PROBLEM DESCRIPTION => In the material below, find each line that contains the word "bilan" and copy it.

INPUT RECORDS =>
*****

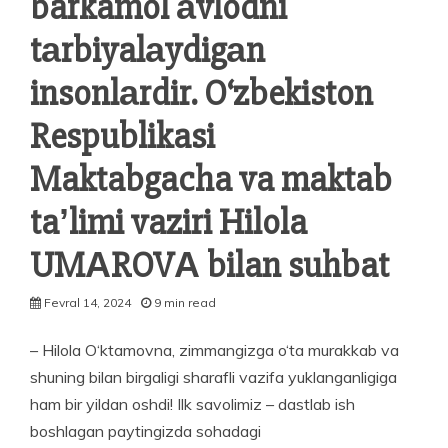
barkamol аvlodni
tаrbiyalаydigаn
insonlаrdir. O‘zbekiston
Respublikasi
Maktabgacha va maktab
taʼlimi vaziri Hilola
UMАROVА bilan suhbat
Fevral 14, 2024
9 min read
– Hilola O‘ktamovna, zimmangizga o‘ta murakkab va
shuning bilan birgaligi sharafli vazifa yuklanganligiga
ham bir yildan oshdi! Ilk savoli­miz – dastlab ish
boshlagan paytingizda sohadagi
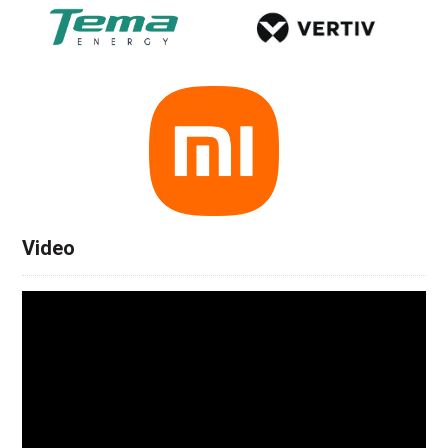
Video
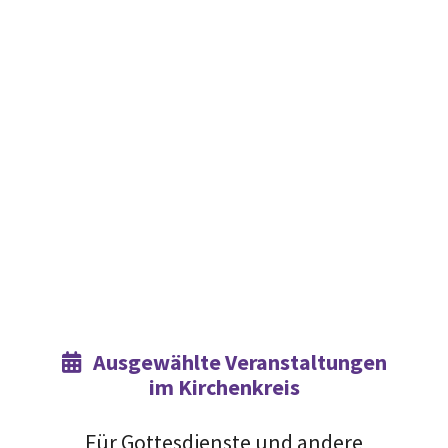
Ausgewählte Veranstaltungen

im Kirchenkreis
Für Gottesdienste und andere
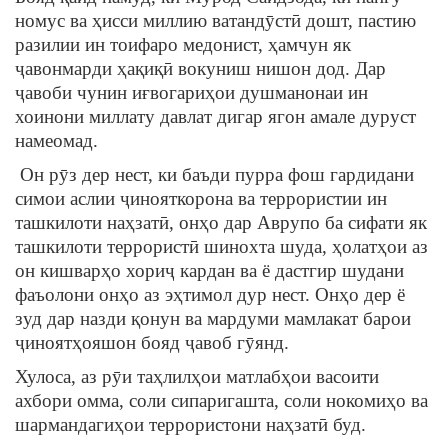
номус ва ҳисси миллию ватандӯстӣ дошт, пастию
разилии ин тоифаро медонист, ҳамчун як
ҷавонмарди ҳақиқӣ вокуниш нишон дод. Дар
ҷавоби чунин иғвогариҳои душманонаи ин
хоинони миллату давлат дигар ягон амале дуруст
намеомад.
Он рӯз дер нест, ки баъди пурра фош гардидани
симои аслии ҷинояткорона ва террористии ин
ташкилоти наҳзатӣ, онҳо дар Аврупо ба сифати як
ташкилоти террористӣ шинохта шуда, ҳолатҳои аз
он кишварҳо хориҷ кардан ва ё дастгир шудани
фаъолони онҳо аз эҳтимол дур нест. Онҳо дер ё
зуд дар назди қонун ва мардуми мамлакат барои
ҷиноятҳояшон бояд ҷавоб гӯянд.
Хулоса, аз рӯи таҳлилҳои матлабҳои васоити
ахбори омма, соли сипаригашта, соли нокомиҳо ва
шармандагиҳои террористони наҳзатӣ буд.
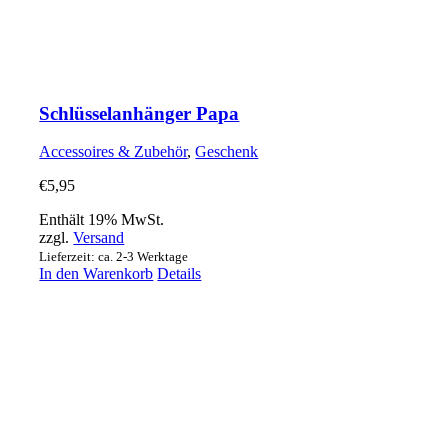
Schlüsselanhänger Papa
Accessoires & Zubehör
,
Geschenk
€
5,95
Enthält 19% MwSt.
zzgl.
Versand
Lieferzeit: ca. 2-3 Werktage
In den Warenkorb
Details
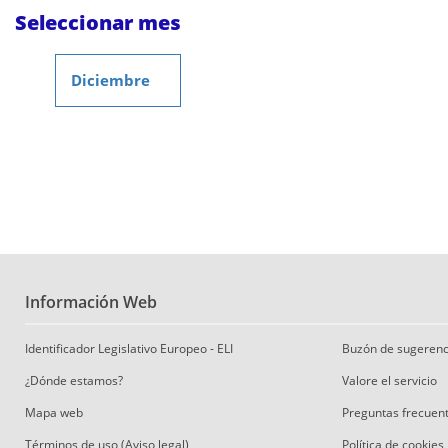
Seleccionar mes
Diciembre
Información Web
Identificador Legislativo Europeo - ELI
Buzón de sugerenc
¿Dónde estamos?
Valore el servicio
Mapa web
Preguntas frecuen
Términos de uso (Aviso legal)
Política de cookies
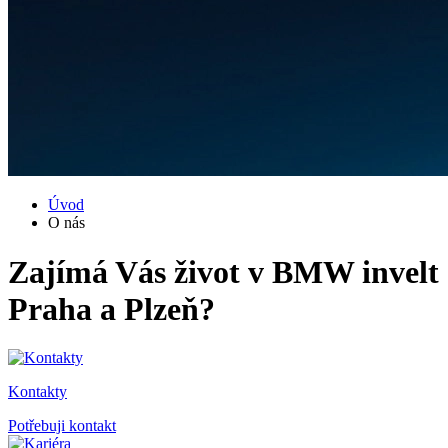
Úvod
O nás
Zajímá Vás život v BMW invelt
Praha a Plzeň?
Kontakty
Potřebuji kontakt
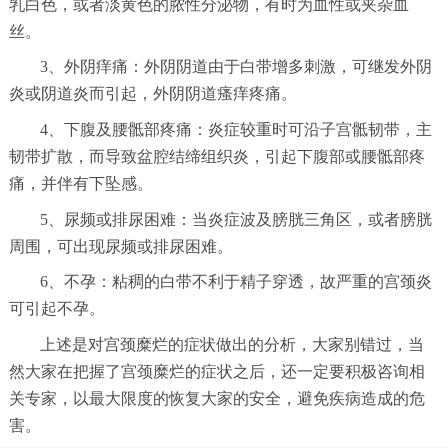
乳白色，或者淡黄色的脓性分泌物，有时为血性或夹杂血
丝。
3、外阴痒痛：外阴阴道由于白带增多刺激，可继发外阴
炎或阴道炎而引起，外阴阴道瘙痒疼痛。
4、下腹及腰骶部疼痛：炎症较重时可沿子宫骶韧带，主
韧带扩散，而导致盆腔结缔组织炎，引起下腹部或腰骶部疼
痛，并伴有下坠感。
5、尿频或排尿困难：当炎症波及膀胱三角区，或者膀胱
周围，可出现尿频或排尿困难。
6、不孕：粘稠的白带不利于精子穿透，故严重的宫颈炎
可引起不孕。
上述是对宫颈糜烂的症状做出的分析，大家别错过，当
然大家在把握了宫颈糜烂的症状之后，还一定要积极咨询相
关专家，以最大限度的恢复大家的安全，避免疾病造成的危
害。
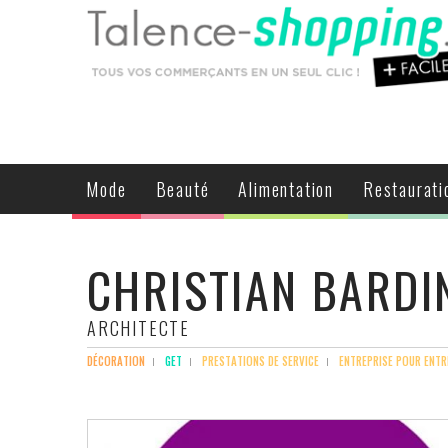
Mode
Beauté
Alimentation
Restaurati
CHRISTIAN BARDI
ARCHITECTE
DÉCORATION
GET
PRESTATIONS DE SERVICE
ENTREPRISE POUR ENTR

*****

EXPECTED ANSWER =>
UMАROVА bilan suhbat
shuning bilan birgaligi sharafli vazifa yuklanganligiga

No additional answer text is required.